30% de taxa de mortalidade
Apesar dos avanços conseguidos nas últimas décadas, a taxa de mortalidade anual global devido a sépsis é ainda de quase 30% dos doentes afectados. A fisiopatologia da sépsis continua a ser mal compreendida e nos últimos 50 anos a incidência e os custos associados aumentaram na ordem de um por cento por ano.
A investigação feita pelo IMM descobriu que o grupo das antraciclinas, substâncias aprovadas para uso clínico há várias décadas e vulgarmente utilizadas para o tratamento do cancro, são eficazes, quando usadas em baixas doses, no tratamento da sépsis grave em ratinhos.
Os resultados sugerem ainda que as antraciclinas podem ser usadas não só na prevenção da sépsis, mas também agir de forma terapêutica quando a sua administração é combinada com um antibiótico de largo espectro.
"É provável que esta terapêutica seja útil na prática clínica, de forma a reduzir a mortalidade por sépsis, em doentes que se encontram hospitalizados ou a necessitar de cuidados médicos durante as primeiras horas em que manifestem sintomas", salienta Luís Moita.
Primeiro ensaio clínico no Hospital de Santa Maria
A equipa liderada pelo investigador espera iniciar o ensaio clínico em 2014 num pequeno grupo de doentes para investigar a utilidade da epirrubicina, uma das antraciclinas, em doentes com sépsis de origem abdominal.
Se os resultados deste ensaio clínico confirmarem o mesmo que apenas uma pequena percentagem do efeito no modelo animal, o tratamento pode ser introduzido na prática clínica dentro de dois a três anos e assim contribuir para salvar dezenas de milhares de vidas todos os anos.

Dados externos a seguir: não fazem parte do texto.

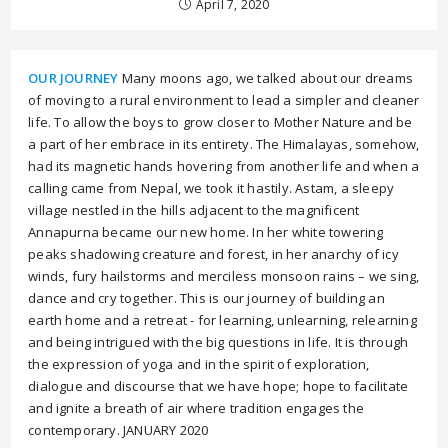
April 7, 2020
OUR JOURNEY
Many moons ago, we talked about our dreams
of moving to a rural environment to lead a simpler and cleaner
life. To allow the boys to grow closer to Mother Nature and be
a part of her embrace in its entirety. The Himalayas, somehow,
had its magnetic hands hovering from another life and when a
calling came from Nepal, we took it hastily. Astam, a sleepy
village nestled in the hills adjacent to the magnificent
Annapurna became our new home. In her white towering
peaks shadowing creature and forest, in her anarchy of icy
winds, fury hailstorms and merciless monsoon rains – we sing,
dance and cry together. This is our journey of building an
earth home and a retreat - for learning, unlearning, relearning
and being intrigued with the big questions in life. It is through
the expression of yoga and in the spirit of exploration,
dialogue and discourse that we have hope; hope to facilitate
and ignite a breath of air where tradition engages the
contemporary. JANUARY 2020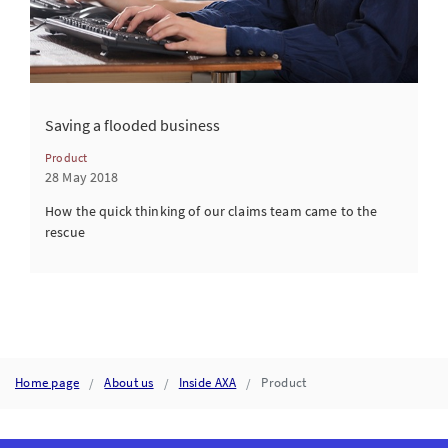
Saving a flooded business
Product
28 May 2018
How the quick thinking of our claims team came to the
rescue
Home page
About us
Inside AXA
Product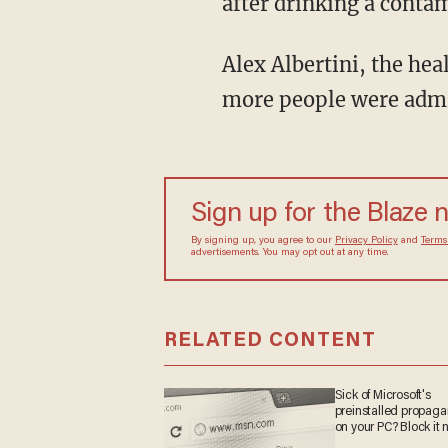
after drinking a contam
Alex Albertini, the hea
more people were admit
Sign up for the Blaze 
By signing up, you agree to our
Privacy Policy
and
Terms
advertisements. You may opt out at any time.
RELATED CONTENT
Sick of Microsoft's
preinstalled propag
on your PC? Block it 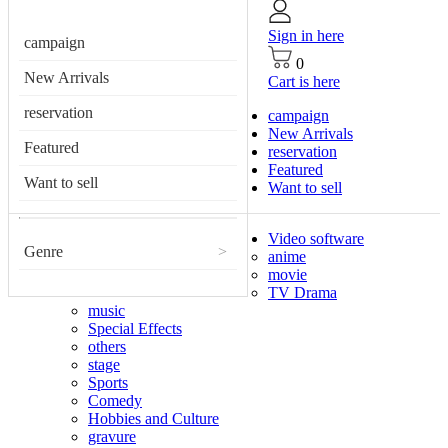
Sign in here
campaign
0
New Arrivals
Cart is here
reservation
campaign
New Arrivals
Featured
reservation
Featured
Want to sell
Want to sell
Video software
Genre
>
anime
movie
TV Drama
music
Special Effects
others
stage
Sports
Comedy
Hobbies and Culture
gravure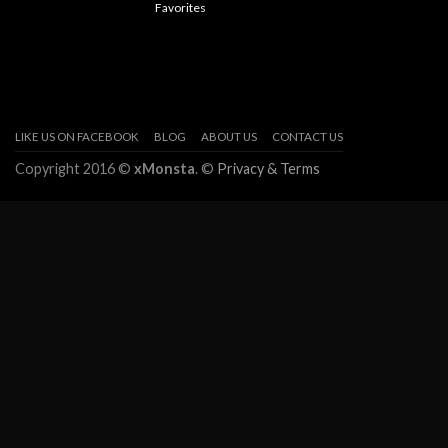
Favorites
LIKE US ON FACEBOOK
BLOG
ABOUT US
CONTACT US
Copyright 2016 ©
xMonsta
. ©
Privacy & Terms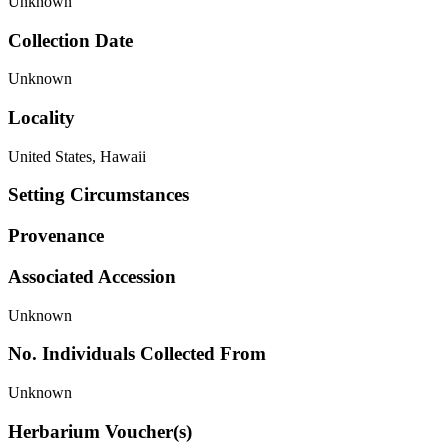
Unknown
Collection Date
Unknown
Locality
United States, Hawaii
Setting Circumstances
Provenance
Associated Accession
Unknown
No. Individuals Collected From
Unknown
Herbarium Voucher(s)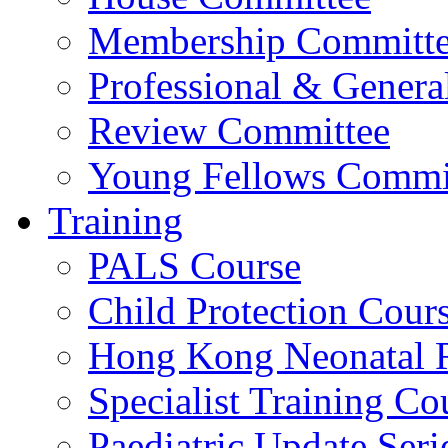
Membership Committ
Professional & Genera
Review Committee
Young Fellows Commi
Training
PALS Course
Child Protection Cour
Hong Kong Neonatal R
Specialist Training Cou
Paediatric Update Seri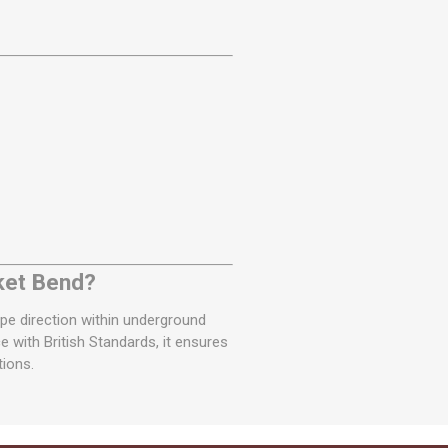
ket Bend?
pipe direction within underground
with British Standards, it ensures
tions.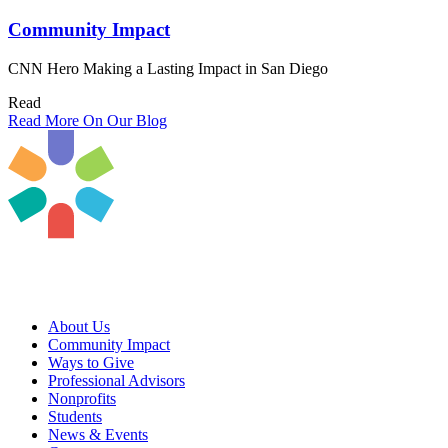
Community Impact
CNN Hero Making a Lasting Impact in San Diego
Read
Read More On Our Blog
About Us
Community Impact
Ways to Give
Professional Advisors
Nonprofits
Students
News & Events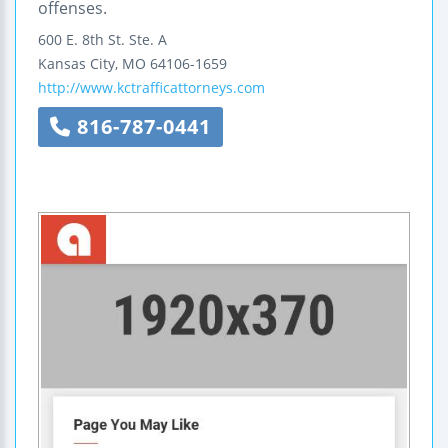
offenses.
600 E. 8th St.
Ste. A
Kansas City
,
MO
64106-1659
http://www.kctrafficattorneys.com
816-787-0441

A ideia inicial partiu do médico cirurgião Nuno Figueiredo no laboratório de Luís Ferreira Moita, que se dedica à área da imunologia, e ganhou força porque "nas últimas décadas não houve progressos significativos na forma como os doentes de sépsis são tratados", constatou este investigador, em declarações feitas ao Expresso no passado mês de Maio.
Os cientistas pegaram nos fármacos já aprovados para uso clínico em muitas doenças e tentaram descobrir se havia algum que pudesse modificar os componentes da fase inicial da sépsis.
Estudados mais de 1300 compostos
"Estudámos mais de 1300 compostos e houve um grupo de fármacos, usado no tratamento do cancro, que se mostrou extraordinariamente eficaz para modificar a fase inflamatória da doença", contou na altura Ferreira Moita.
"É utilizado em doses muito diferentes na quimioterapia, mas no cancro mata as células neoplásticas (que têm um crescimento exagerado) e aqui no nosso laboratório, onde testámos este fármaco em ratinhos, pretendemos que faça sobreviver estas células, em particular nos órgãos que são em primeiro lugar afetados pela sépsis". A nova aplicação do fármaco já está patenteada em 140 países.
O teste foi feito em ratinhos com uma forma muito grave da sépsis, a peritonite aguda, que mata rapidamente. "Ficámos surpreendidos porque, mesmo sem o uso de antibióticos, este fármaco foi extremamente eficaz", salientou então o investigador. Pelo menos 80% dos ratinhos morrem ao fim de 48 horas, mas com o novo tratamento "mantiveram-se vivos ao longo de várias semanas".
Depois, o laboratório passou dois anos a perceber os mecanismos que justificavam a eficácia do fármaco. Agora chegou a fase do ensaio clínico, que vai ser feito no Hospital de Santa Maria em 2014.